▸ **Data extract**
+---+

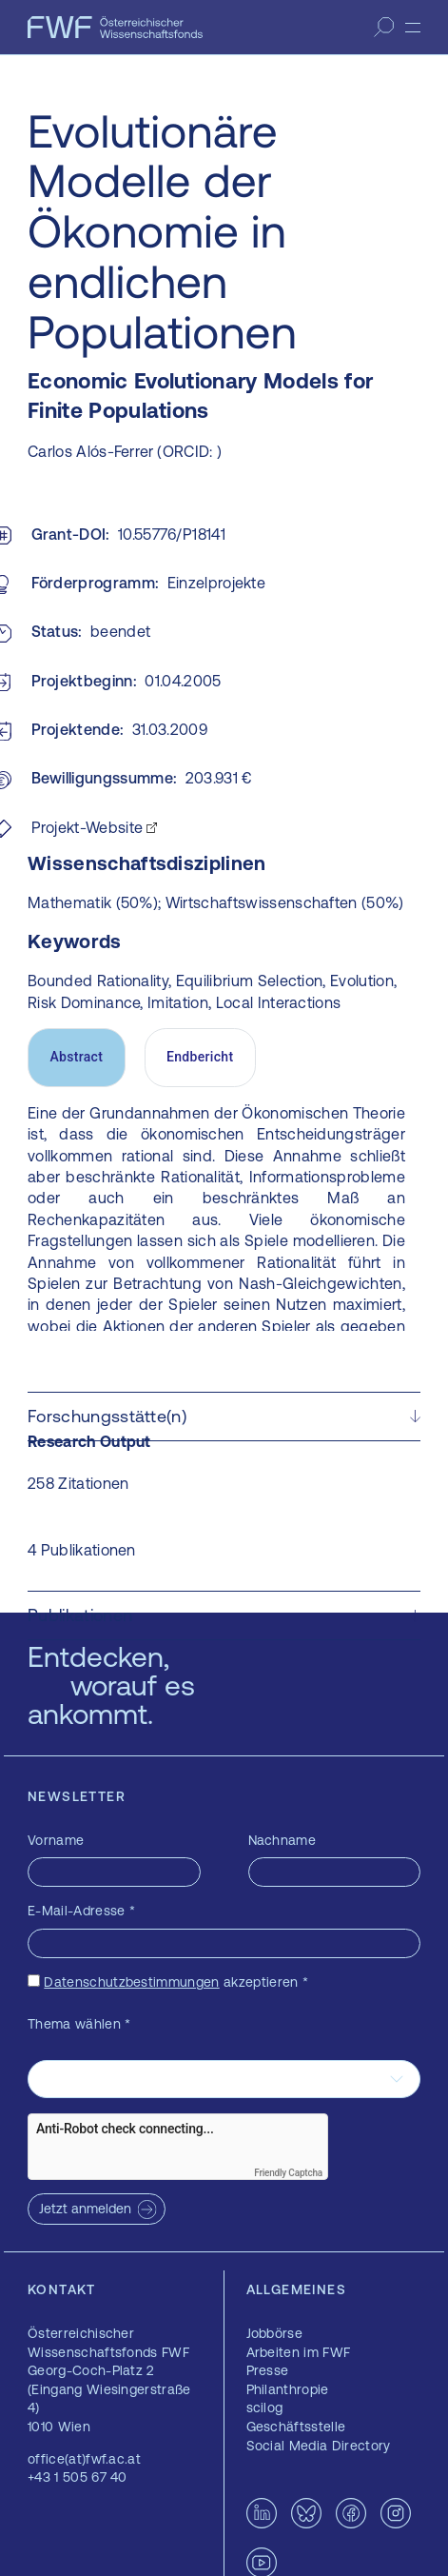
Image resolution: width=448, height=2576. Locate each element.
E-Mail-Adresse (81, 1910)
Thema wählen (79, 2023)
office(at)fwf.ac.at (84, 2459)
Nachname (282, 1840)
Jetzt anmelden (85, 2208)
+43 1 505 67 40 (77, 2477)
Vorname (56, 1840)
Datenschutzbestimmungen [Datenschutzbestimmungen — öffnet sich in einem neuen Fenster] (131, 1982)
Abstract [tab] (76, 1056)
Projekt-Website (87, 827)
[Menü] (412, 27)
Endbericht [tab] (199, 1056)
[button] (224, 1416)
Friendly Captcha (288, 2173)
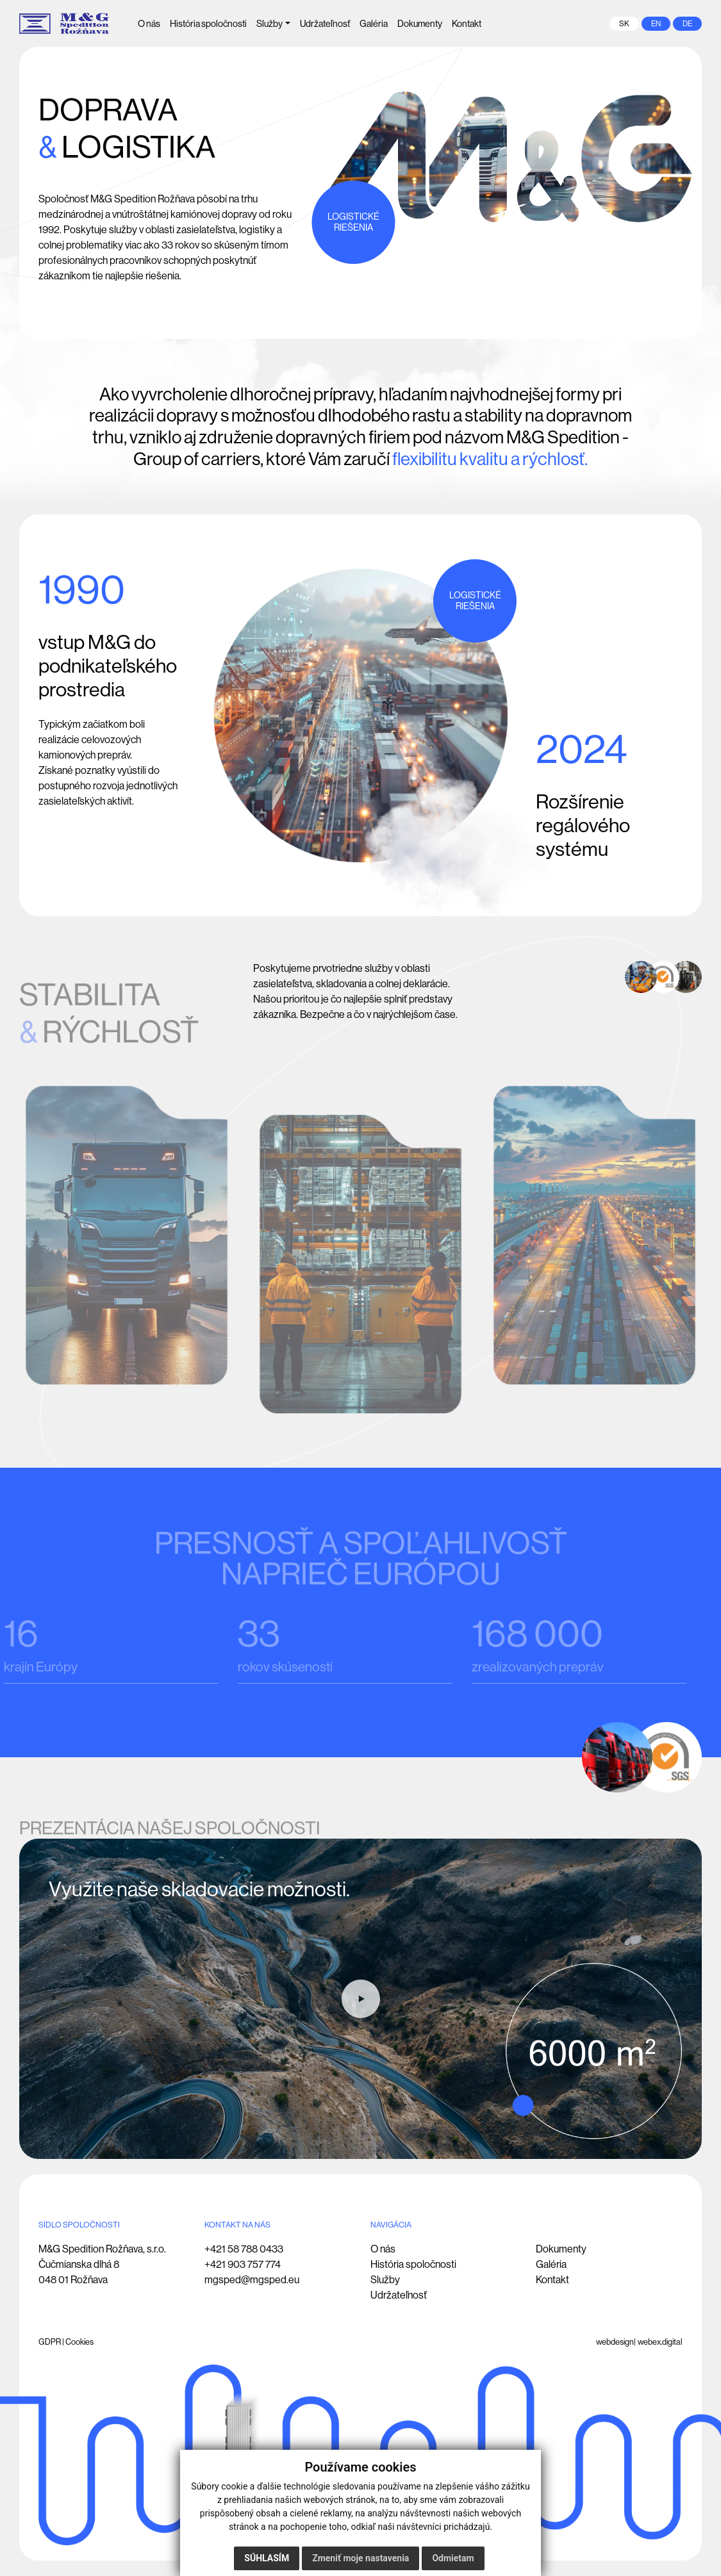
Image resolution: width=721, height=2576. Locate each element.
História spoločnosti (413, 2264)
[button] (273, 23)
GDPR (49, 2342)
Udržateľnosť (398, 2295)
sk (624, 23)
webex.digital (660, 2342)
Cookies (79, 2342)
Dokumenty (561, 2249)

+---+

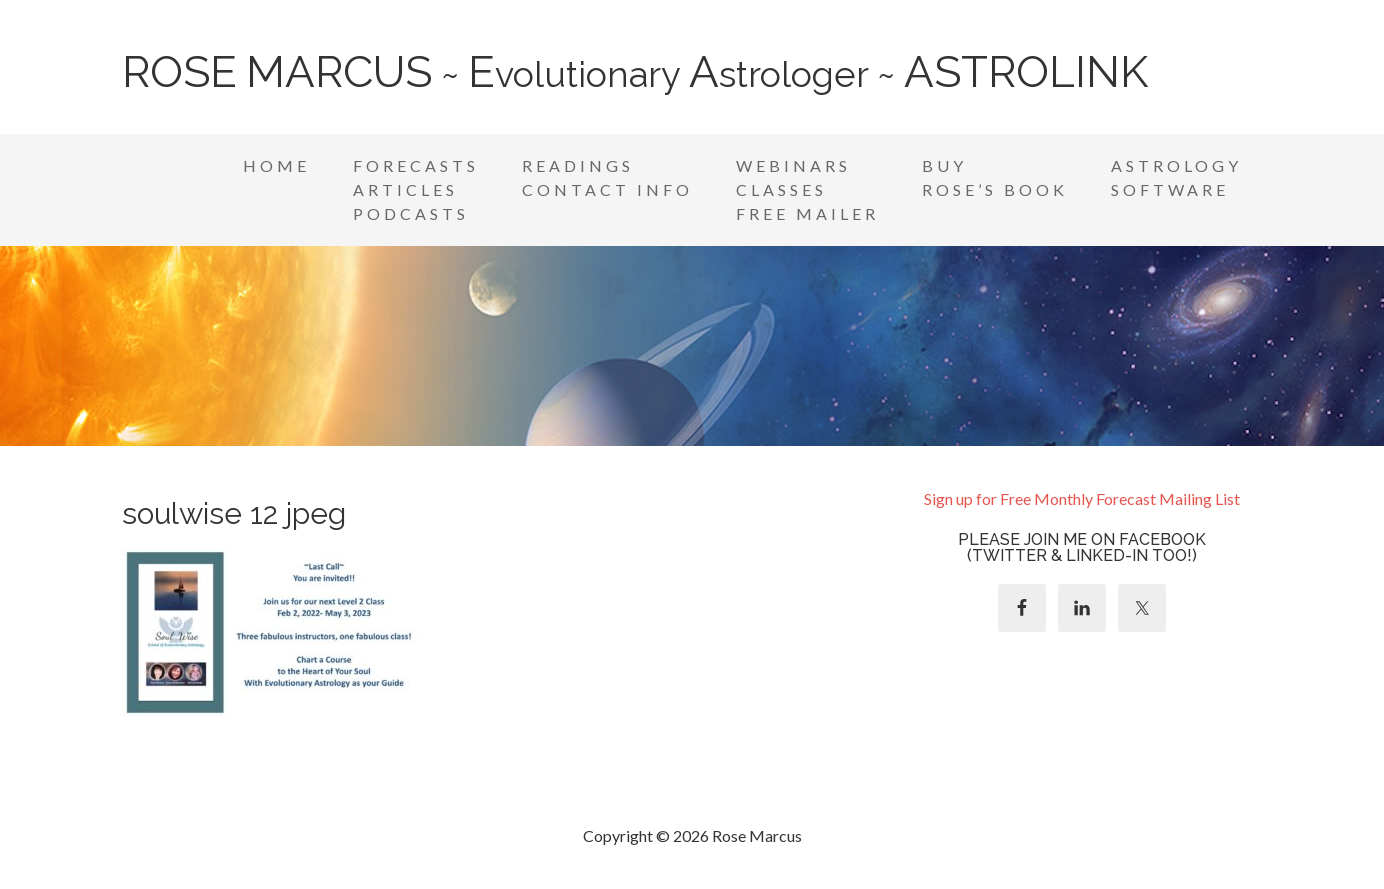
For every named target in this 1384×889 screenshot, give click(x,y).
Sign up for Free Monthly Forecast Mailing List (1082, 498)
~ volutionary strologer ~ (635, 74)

+---+

▸ **Work to complete**
Beginning with the line above that contains "[button] (273, 23)", copy each line exactly up to and including the line that contains "Dokumenty (561, 2249)", and go no further.

▸ **Reply to the exercise**
[button] (273, 23)
GDPR (49, 2342)
Udržateľnosť (398, 2295)
sk (624, 23)
webex.digital (660, 2342)
Cookies (79, 2342)
Dokumenty (561, 2249)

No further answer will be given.